▶ _What you are asked to do_
Spot each line in the records below where the word "кошке" occurs, then copy it.

▶ _Records for processing_
↓↓↓

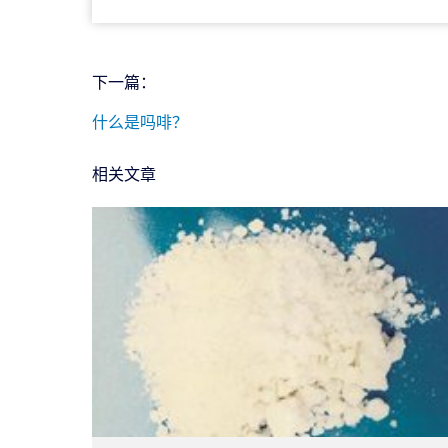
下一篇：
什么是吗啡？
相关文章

↑↑↑
↓↓↓

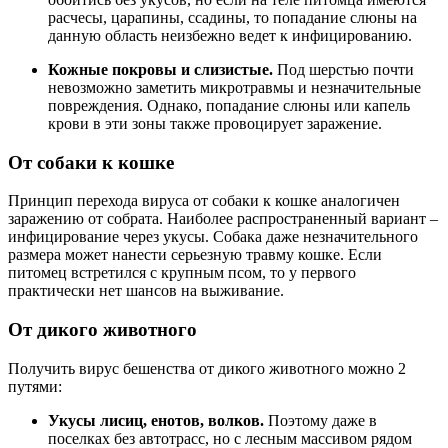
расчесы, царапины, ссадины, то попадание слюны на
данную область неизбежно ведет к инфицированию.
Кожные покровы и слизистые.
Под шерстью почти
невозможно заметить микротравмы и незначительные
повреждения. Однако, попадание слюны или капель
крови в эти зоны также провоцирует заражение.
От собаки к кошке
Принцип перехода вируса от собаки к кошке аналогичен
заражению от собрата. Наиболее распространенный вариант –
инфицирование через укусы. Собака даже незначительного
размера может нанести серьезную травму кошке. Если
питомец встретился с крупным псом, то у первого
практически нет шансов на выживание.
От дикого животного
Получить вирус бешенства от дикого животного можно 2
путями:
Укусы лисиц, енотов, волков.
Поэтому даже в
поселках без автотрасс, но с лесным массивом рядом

↑↑↑

▶ _Your response_
От собаки к кошке
Принцип перехода вируса от собаки к кошке аналогичен
размера может нанести серьезную травму кошке. Если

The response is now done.